Thanks for the discussion yesterday. I took from the meeting that we all agree that parallel ODE stuff is great to have for all users, but there are potentially big decisions to make at some point. Since at this stage it is clear what steps need to be taken to get into the direction we want with the ODE system we can start to get moving already now.
Short term goal is to refactor the ODE system for which Daniel and Charles want to join me. Thank you both, I suggest that I create an experimental branch on stan-math where I dump a working prototype in the form of a test into that branch. I hope this will aid our efforts in designing and writing things. In addition I will start a wiki for that early next week.
Additionally I will create a parallel ODE design spec wiki page which will list the more longer term goals of this initiative.

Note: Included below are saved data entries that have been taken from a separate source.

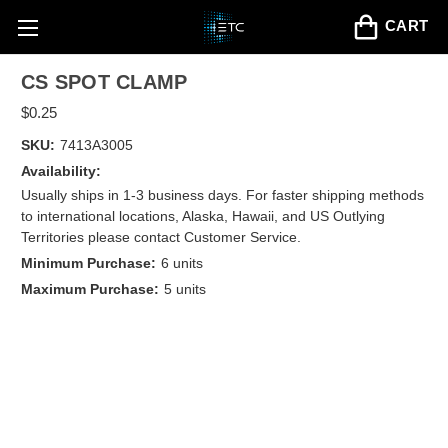
CART
CS SPOT CLAMP
$0.25
SKU:
7413A3005
Availability:
Usually ships in 1-3 business days. For faster shipping methods
to international locations, Alaska, Hawaii, and US Outlying
Territories please contact Customer Service.
Minimum Purchase:
6 units
Maximum Purchase:
5 units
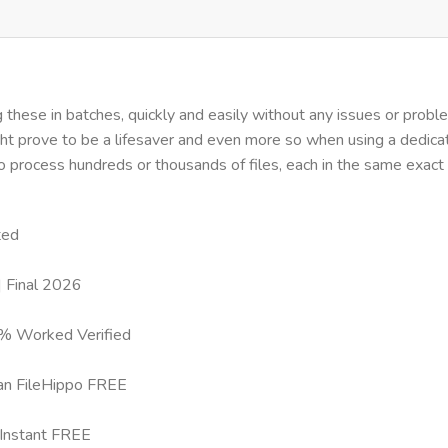
hese in batches, quickly and easily without any issues or problems
ght prove to be a lifesaver and even more so when using a dedi
to process hundreds or thousands of files, each in the same exact
ted
 Final 2026
0% Worked Verified
an FileHippo FREE
Instant FREE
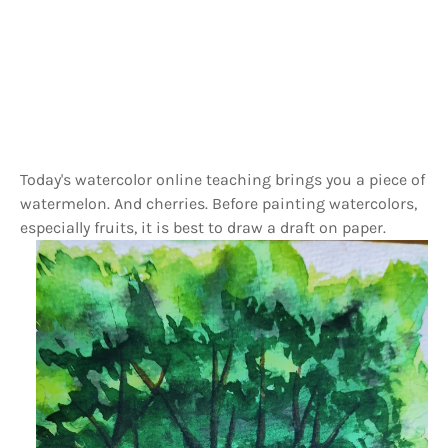
Today's watercolor online teaching brings you a piece of
watermelon. And cherries. Before painting watercolors,
especially fruits, it is best to draw a draft on paper.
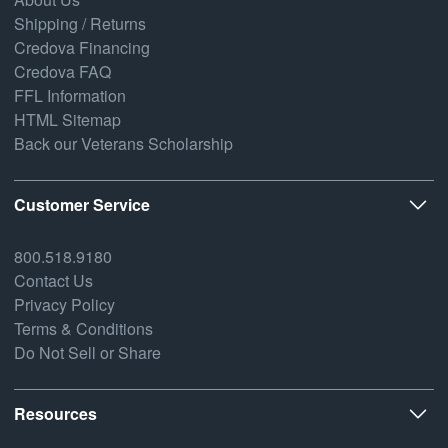
Shipping / Returns
Credova Financing
Credova FAQ
FFL Information
HTML Sitemap
Back our Veterans Scholarship
Customer Service
800.518.9180
Contact Us
Privacy Policy
Terms & Conditions
Do Not Sell or Share
Resources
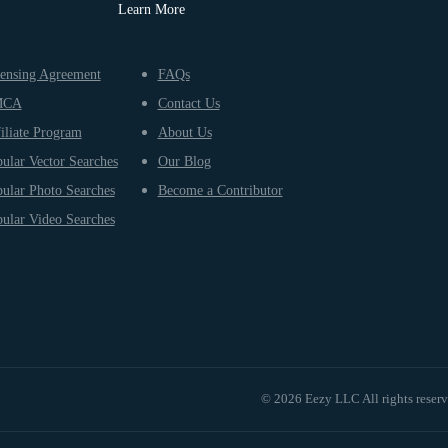
Learn More
ensing Agreement
FAQs
MCA
Contact Us
iliate Program
About Us
ular Vector Searches
Our Blog
ular Photo Searches
Become a Contributor
ular Video Searches
© 2026 Eezy LLC All rights reser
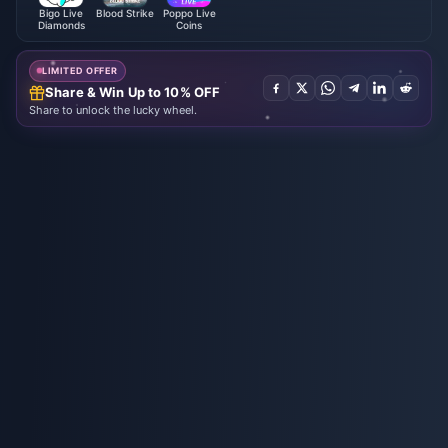
Bigo Live
Blood Strike
Poppo Live
Diamonds
Coins
LIMITED OFFER
Share & Win Up to 10% OFF
Share to unlock the lucky wheel.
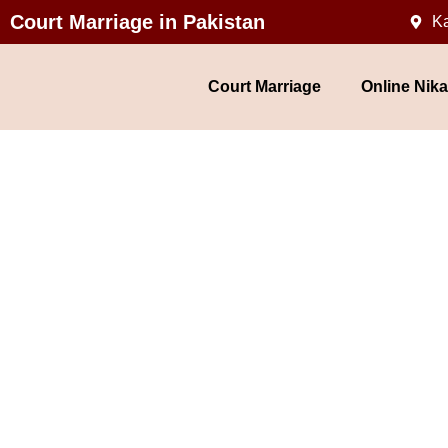
Court Marriage in Pakistan
Ka
Court Marriage
Online Nik
Court Ma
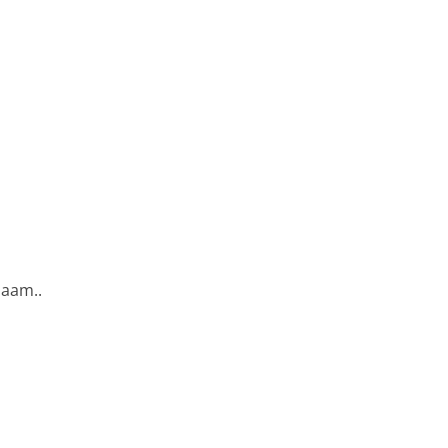
aam..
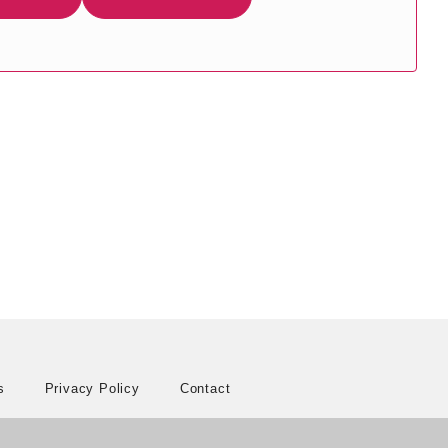
s
Privacy Policy
Contact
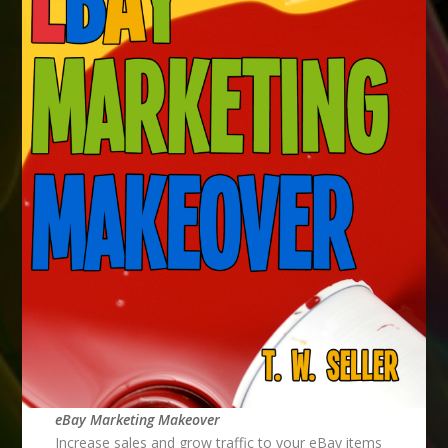
eBay Marketing Makeover
Increase sales and grow traffic to your eBay items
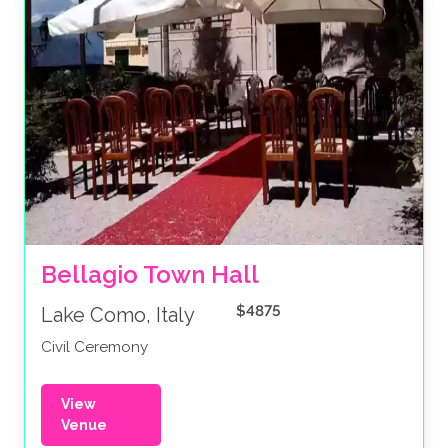
Bellagio Town Hall 
$4875
Lake Como, Italy
Civil Ceremony
View
Venue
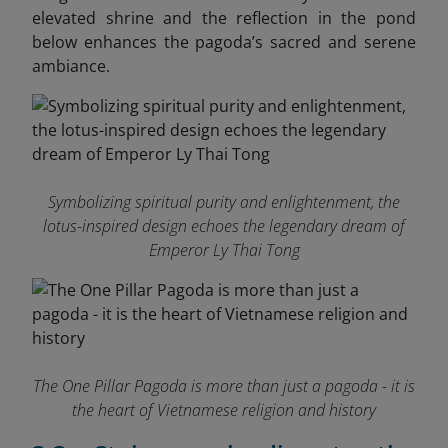
elevated shrine and the reflection in the pond
below enhances the pagoda’s sacred and serene
ambiance.
Symbolizing spiritual purity and enlightenment, the
lotus-inspired design echoes the legendary dream of
Emperor Ly Thai Tong
The One Pillar Pagoda is more than just a pagoda - it is
the heart of Vietnamese religion and history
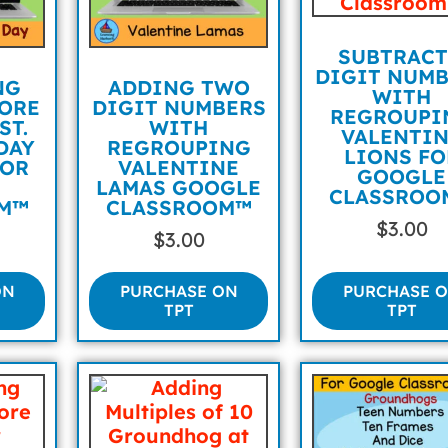
SUBTRACT
DIGIT NUM
NG
ADDING TWO
WITH
ORE
DIGIT NUMBERS
REGROUPI
ST.
WITH
VALENTI
DAY
REGROUPING
LIONS FO
FOR
VALENTINE
GOOGLE
E
LAMAS GOOGLE
CLASSROO
M™
CLASSROOM™
$
3.00
$
3.00
ON
PURCHASE ON
PURCHASE 
TPT
TPT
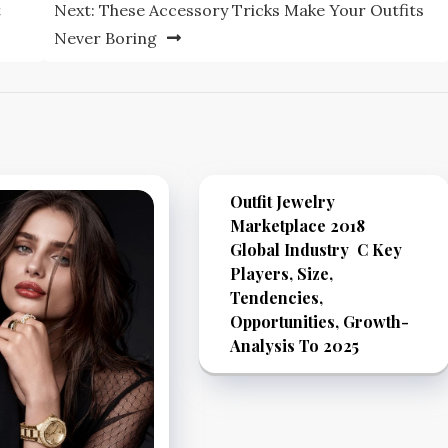
t
Next:
These Accessory Tricks Make Your Outfits
Never Boring
Outfit Jewelry
Marketplace 2018
Global Industry C Key
Players, Size,
Tendencies,
Opportunities, Growth-
Analysis To 2025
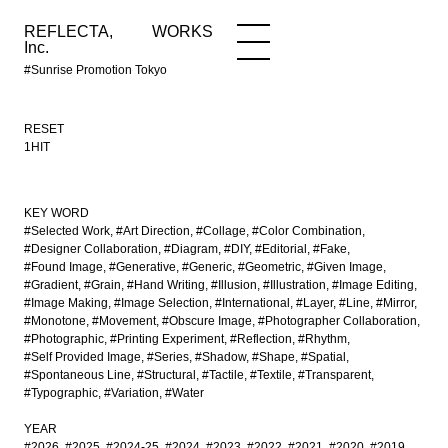
REFLECTA,
WORKS
NEWS
WORKS
INFO
Inc.
#Sunrise Promotion Tokyo
RESET
1HIT
KEY WORD
#Selected Work
#Art Direction
#Collage
#Color Combination
#Designer Collaboration
#Diagram
#DIY
#Editorial
#Fake
#Found Image
#Generative
#Generic
#Geometric
#Given Image
#Gradient
#Grain
#Hand Writing
#Illusion
#Illustration
#Image Editing
#Image Making
#Image Selection
#International
#Layer
#Line
#Mirror
#Monotone
#Movement
#Obscure Image
#Photographer Collaboration
#Photographic
#Printing Experiment
#Reflection
#Rhythm
#Self Provided Image
#Series
#Shadow
#Shape
#Spatial
#Spontaneous Line
#Structural
#Tactile
#Textile
#Transparent
#Typographic
#Variation
#Water
YEAR
#2026
#2025
#2024-25
#2024
#2023
#2022
#2021
#2020
#2019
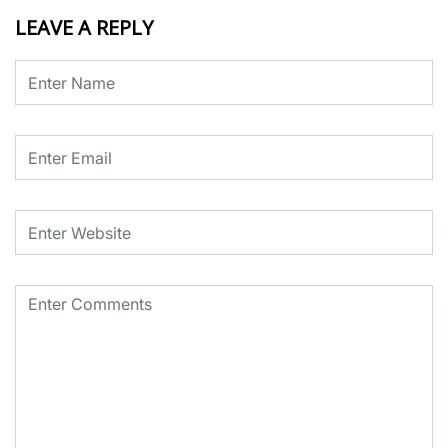
LEAVE A REPLY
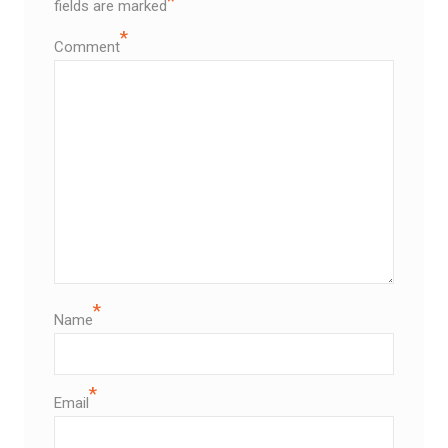
*
fields are marked
*
Comment
*
Name
*
Email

So thanks for everyone contributing! This is to a me a major advancement of Stan and if this flies then it will unlock a huge potential of Stan and will likely trigger lots of more uses of Stan, i.e. building the ground for more projects in industry relevant contexts.
@wds15: you mentioned during yesterday’s meeting you had created a dosing function, to avoid interrupting the ODE integration. I had a few questions about it. First off does it make a difference to run the ODE without interruption? Algorithmically speaking, it seems it should the same number of steps, whether there are interruptions or not.
Secondly, what does this dosing function look like? The only thing I can imagine would be some code inside the ODE system which uses conditional statements to add, say, a bolus dosing at certain times. I’m not sure how practical this approach would be, and I’m assuming you came up with something better.
The first prototype is now on the branch feature/proto-parallel-ode on stan-math. I have setup things as a test, so you want to look at this:
Please make sure that you use g++ with the -fopenmp compiler option to make OpenMP work. In case you do not use a compatible compiler, you won’t get any speedup, but the code will still work.
At the moment this approach only works with the stiff solver which is what I would like to change with the refactor.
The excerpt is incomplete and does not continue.